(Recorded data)

============================================================

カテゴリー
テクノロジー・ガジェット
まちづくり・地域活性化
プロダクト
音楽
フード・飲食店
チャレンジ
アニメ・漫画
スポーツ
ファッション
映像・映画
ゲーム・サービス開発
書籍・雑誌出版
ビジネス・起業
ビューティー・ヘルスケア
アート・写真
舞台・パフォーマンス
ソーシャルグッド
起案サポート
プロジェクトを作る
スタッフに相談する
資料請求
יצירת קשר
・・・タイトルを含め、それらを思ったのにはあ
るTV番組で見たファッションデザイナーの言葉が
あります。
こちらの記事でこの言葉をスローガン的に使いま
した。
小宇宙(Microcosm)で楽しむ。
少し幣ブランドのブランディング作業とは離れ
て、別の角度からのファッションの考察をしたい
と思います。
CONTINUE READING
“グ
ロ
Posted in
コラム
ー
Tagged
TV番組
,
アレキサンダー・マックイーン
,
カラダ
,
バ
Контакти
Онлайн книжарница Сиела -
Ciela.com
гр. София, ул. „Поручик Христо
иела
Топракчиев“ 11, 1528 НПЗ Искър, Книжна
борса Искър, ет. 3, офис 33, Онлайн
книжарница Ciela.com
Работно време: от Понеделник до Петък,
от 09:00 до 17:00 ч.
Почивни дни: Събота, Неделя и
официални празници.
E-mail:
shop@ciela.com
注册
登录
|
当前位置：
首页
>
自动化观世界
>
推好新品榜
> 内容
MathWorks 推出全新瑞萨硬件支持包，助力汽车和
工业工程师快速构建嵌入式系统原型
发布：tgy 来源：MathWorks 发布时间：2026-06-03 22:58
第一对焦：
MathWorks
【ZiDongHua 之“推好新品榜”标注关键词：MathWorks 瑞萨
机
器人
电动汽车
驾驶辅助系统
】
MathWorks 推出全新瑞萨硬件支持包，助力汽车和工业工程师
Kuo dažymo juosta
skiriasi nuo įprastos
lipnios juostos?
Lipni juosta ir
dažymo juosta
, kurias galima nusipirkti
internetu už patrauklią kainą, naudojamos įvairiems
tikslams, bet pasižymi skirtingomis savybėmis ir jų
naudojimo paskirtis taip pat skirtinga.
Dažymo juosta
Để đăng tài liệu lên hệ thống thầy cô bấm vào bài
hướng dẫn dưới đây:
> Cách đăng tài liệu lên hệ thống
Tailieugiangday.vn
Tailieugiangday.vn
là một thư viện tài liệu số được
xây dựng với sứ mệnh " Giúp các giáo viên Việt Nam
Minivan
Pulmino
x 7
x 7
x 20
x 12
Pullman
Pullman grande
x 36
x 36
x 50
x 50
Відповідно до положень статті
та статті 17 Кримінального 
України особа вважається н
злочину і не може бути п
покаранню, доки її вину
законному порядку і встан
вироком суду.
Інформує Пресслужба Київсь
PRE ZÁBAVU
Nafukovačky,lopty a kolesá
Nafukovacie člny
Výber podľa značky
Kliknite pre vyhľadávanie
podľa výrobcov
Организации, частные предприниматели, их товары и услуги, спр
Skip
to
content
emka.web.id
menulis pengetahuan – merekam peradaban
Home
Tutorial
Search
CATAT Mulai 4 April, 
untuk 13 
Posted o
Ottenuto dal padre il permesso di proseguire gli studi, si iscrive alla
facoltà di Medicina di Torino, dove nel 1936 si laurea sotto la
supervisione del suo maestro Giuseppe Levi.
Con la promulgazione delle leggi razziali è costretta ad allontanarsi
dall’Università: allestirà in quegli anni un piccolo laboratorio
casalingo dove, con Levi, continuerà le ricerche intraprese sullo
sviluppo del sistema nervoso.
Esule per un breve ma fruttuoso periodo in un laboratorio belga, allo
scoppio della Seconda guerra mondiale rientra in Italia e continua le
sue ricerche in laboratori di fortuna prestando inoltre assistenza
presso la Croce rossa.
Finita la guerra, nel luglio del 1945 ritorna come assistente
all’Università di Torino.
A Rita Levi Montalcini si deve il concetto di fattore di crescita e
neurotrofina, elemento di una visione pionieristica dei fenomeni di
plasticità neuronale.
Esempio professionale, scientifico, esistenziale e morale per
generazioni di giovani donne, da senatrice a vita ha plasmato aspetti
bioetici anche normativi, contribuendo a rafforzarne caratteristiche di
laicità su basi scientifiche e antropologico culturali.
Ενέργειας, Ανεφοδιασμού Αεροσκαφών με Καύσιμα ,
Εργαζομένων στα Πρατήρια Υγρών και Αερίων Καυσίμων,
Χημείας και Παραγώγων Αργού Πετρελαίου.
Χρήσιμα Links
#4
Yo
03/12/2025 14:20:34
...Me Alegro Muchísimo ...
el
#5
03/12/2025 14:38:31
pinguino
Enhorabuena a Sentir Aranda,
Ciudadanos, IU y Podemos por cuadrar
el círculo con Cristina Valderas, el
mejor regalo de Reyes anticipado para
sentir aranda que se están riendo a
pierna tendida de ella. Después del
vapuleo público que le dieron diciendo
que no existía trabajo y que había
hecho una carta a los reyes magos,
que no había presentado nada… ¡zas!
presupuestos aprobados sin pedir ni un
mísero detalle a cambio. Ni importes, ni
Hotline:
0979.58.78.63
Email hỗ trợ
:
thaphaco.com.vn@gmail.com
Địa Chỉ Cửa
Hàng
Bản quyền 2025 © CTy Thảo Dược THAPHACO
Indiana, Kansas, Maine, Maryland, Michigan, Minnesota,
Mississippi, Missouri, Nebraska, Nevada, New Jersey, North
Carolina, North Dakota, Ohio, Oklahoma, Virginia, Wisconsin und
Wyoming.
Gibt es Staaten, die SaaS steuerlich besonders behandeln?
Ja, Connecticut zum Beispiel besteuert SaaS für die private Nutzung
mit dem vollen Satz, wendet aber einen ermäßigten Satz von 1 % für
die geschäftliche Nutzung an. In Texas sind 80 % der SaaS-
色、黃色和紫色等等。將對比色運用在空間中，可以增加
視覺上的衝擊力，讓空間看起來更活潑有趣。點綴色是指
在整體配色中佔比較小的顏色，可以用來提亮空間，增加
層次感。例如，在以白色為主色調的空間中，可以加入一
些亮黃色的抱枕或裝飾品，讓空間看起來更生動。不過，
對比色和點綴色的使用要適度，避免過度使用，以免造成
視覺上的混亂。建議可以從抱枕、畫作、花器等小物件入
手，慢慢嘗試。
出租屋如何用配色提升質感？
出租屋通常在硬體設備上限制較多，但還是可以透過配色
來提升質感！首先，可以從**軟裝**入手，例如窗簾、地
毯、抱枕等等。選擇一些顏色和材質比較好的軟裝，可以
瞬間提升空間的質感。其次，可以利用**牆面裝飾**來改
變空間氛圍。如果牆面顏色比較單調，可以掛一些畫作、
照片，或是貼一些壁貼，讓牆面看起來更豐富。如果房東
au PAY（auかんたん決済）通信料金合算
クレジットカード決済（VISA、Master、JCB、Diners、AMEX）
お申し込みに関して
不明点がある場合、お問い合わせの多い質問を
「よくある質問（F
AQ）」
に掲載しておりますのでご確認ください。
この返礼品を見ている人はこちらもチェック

============================================================

## WHAT IS REQUIRED
Copy out each entry exactly, leaving nothing out.

## RESULT FOR THIS EXERCISE
カテゴリー
テクノロジー・ガジェット
まちづくり・地域活性化
プロダクト
音楽
フード・飲食店
チャレンジ
アニメ・漫画
スポーツ
ファッション
映像・映画
ゲーム・サービス開発
書籍・雑誌出版
ビジネス・起業
ビューティー・ヘルスケア
アート・写真
舞台・パフォーマンス
ソーシャルグッド
起案サポート
プロジェクトを作る
スタッフに相談する
資料請求
יצירת קשר
・・・タイトルを含め、それらを思ったのにはあ
るTV番組で見たファッションデザイナーの言葉が
あります。
こちらの記事でこの言葉をスローガン的に使いま
した。
小宇宙(Microcosm)で楽しむ。
少し幣ブランドのブランディング作業とは離れ
て、別の角度からのファッションの考察をしたい
と思います。
CONTINUE READING
“グ
ロ
Posted in
コラム
ー
Tagged
TV番組
,
アレキサンダー・マックイーン
,
カラダ
,
バ
Контакти
Онлайн книжарница Сиела -
Ciela.com
гр. София, ул. „Поручик Христо
иела
Топракчиев“ 11, 1528 НПЗ Искър, Книжна
борса Искър, ет. 3, офис 33, Онлайн
книжарница Ciela.com
Работно време: от Понеделник до Петък,
от 09:00 до 17:00 ч.
Почивни дни: Събота, Неделя и
официални празници.
E-mail:
shop@ciela.com
注册
登录
|
当前位置：
首页
>
自动化观世界
>
推好新品榜
> 内容
MathWorks 推出全新瑞萨硬件支持包，助力汽车和
工业工程师快速构建嵌入式系统原型
发布：tgy 来源：MathWorks 发布时间：2026-06-03 22:58
第一对焦：
MathWorks
【ZiDongHua 之“推好新品榜”标注关键词：MathWorks 瑞萨
机
器人
电动汽车
驾驶辅助系统
】
MathWorks 推出全新瑞萨硬件支持包，助力汽车和工业工程师
Kuo dažymo juosta
skiriasi nuo įprastos
lipnios juostos?
Lipni juosta ir
dažymo juosta
, kurias galima nusipirkti
internetu už patrauklią kainą, naudojamos įvairiems
tikslams, bet pasižymi skirtingomis savybėmis ir jų
naudojimo paskirtis taip pat skirtinga.
Dažymo juosta
Để đăng tài liệu lên hệ thống thầy cô bấm vào bài
hướng dẫn dưới đây:
> Cách đăng tài liệu lên hệ thống
Tailieugiangday.vn
Tailieugiangday.vn
là một thư viện tài liệu số được
xây dựng với sứ mệnh " Giúp các giáo viên Việt Nam
Minivan
Pulmino
x 7
x 7
x 20
x 12
Pullman
Pullman grande
x 36
x 36
x 50
x 50
Відповідно до положень статті
та статті 17 Кримінального 
України особа вважається н
злочину і не може бути п
покаранню, доки її вину
законному порядку і встан
вироком суду.
Інформує Пресслужба Київсь
PRE ZÁBAVU
Nafukovačky,lopty a kolesá
Nafukovacie člny
Výber podľa značky
Kliknite pre vyhľadávanie
podľa výrobcov
Организации, частные предприниматели, их товары и услуги, спр
Skip
to
content
emka.web.id
menulis pengetahuan – merekam peradaban
Home
Tutorial
Search
CATAT Mulai 4 April, 
untuk 13 
Posted o
Ottenuto dal padre il permesso di proseguire gli studi, si iscrive alla
facoltà di Medicina di Torino, dove nel 1936 si laurea sotto la
supervisione del suo maestro Giuseppe Levi.
Con la promulgazione delle leggi razziali è costretta ad allontanarsi
dall’Università: allestirà in quegli anni un piccolo laboratorio
casalingo dove, con Levi, continuerà le ricerche intraprese sullo
sviluppo del sistema nervoso.
Esule per un breve ma fruttuoso periodo in un laboratorio belga, allo
scoppio della Seconda guerra mondiale rientra in Italia e continua le
sue ricerche in laboratori di fortuna prestando inoltre assistenza
presso la Croce rossa.
Finita la guerra, nel luglio del 1945 ritorna come assistente
all’Università di Torino.
A Rita Levi Montalcini si deve il concetto di fattore di crescita e
neurotrofina, elemento di una visione pionieristica dei fenomeni di
plasticità neuronale.
Esempio professionale, scientifico, esistenziale e morale per
generazioni di giovani donne, da senatrice a vita ha plasmato aspetti
bioetici anche normativi, contribuendo a rafforzarne caratteristiche di
laicità su basi scientifiche e antropologico culturali.
Ενέργειας, Ανεφοδιασμού Αεροσκαφών με Καύσιμα ,
Εργαζομένων στα Πρατήρια Υγρών και Αερίων Καυσίμων,
Χημείας και Παραγώγων Αργού Πετρελαίου.
Χρήσιμα Links
#4
Yo
03/12/2025 14:20:34
...Me Alegro Muchísimo ...
el
#5
03/12/2025 14:38:31
pinguino
Enhorabuena a Sentir Aranda,
Ciudadanos, IU y Podemos por cuadrar
el círculo con Cristina Valderas, el
mejor regalo de Reyes anticipado para
sentir aranda que se están riendo a
pierna tendida de ella. Después del
vapuleo público que le dieron diciendo
que no existía trabajo y que había
hecho una carta a los reyes magos,
que no había presentado nada… ¡zas!
presupuestos aprobados sin pedir ni un
mísero detalle a cambio. Ni importes, ni
Hotline:
0979.58.78.63
Email hỗ trợ
:
thaphaco.com.vn@gmail.com
Địa Chỉ Cửa
Hàng
Bản quyền 2025 © CTy Thảo Dược THAPHACO
Indiana, Kansas, Maine, Maryland, Michigan, Minnesota,
Mississippi, Missouri, Nebraska, Nevada, New Jersey, North
Carolina, North Dakota, Ohio, Oklahoma, Virginia, Wisconsin und
Wyoming.
Gibt es Staaten, die SaaS steuerlich besonders behandeln?
Ja, Connecticut zum Beispiel besteuert SaaS für die private Nutzung
mit dem vollen Satz, wendet aber einen ermäßigten Satz von 1 % für
die geschäftliche Nutzung an. In Texas sind 80 % der SaaS-
色、黃色和紫色等等。將對比色運用在空間中，可以增加
視覺上的衝擊力，讓空間看起來更活潑有趣。點綴色是指
在整體配色中佔比較小的顏色，可以用來提亮空間，增加
層次感。例如，在以白色為主色調的空間中，可以加入一
些亮黃色的抱枕或裝飾品，讓空間看起來更生動。不過，
對比色和點綴色的使用要適度，避免過度使用，以免造成
視覺上的混亂。建議可以從抱枕、畫作、花器等小物件入
手，慢慢嘗試。
出租屋如何用配色提升質感？
出租屋通常在硬體設備上限制較多，但還是可以透過配色
來提升質感！首先，可以從**軟裝**入手，例如窗簾、地
毯、抱枕等等。選擇一些顏色和材質比較好的軟裝，可以
瞬間提升空間的質感。其次，可以利用**牆面裝飾**來改
變空間氛圍。如果牆面顏色比較單調，可以掛一些畫作、
照片，或是貼一些壁貼，讓牆面看起來更豐富。如果房東
au PAY（auかんたん決済）通信料金合算
クレジットカード決済（VISA、Master、JCB、Diners、AMEX）
お申し込みに関して
不明点がある場合、お問い合わせの多い質問を
「よくある質問（F
AQ）」
に掲載しておりますのでご確認ください。
この返礼品を見ている人はこちらもチェック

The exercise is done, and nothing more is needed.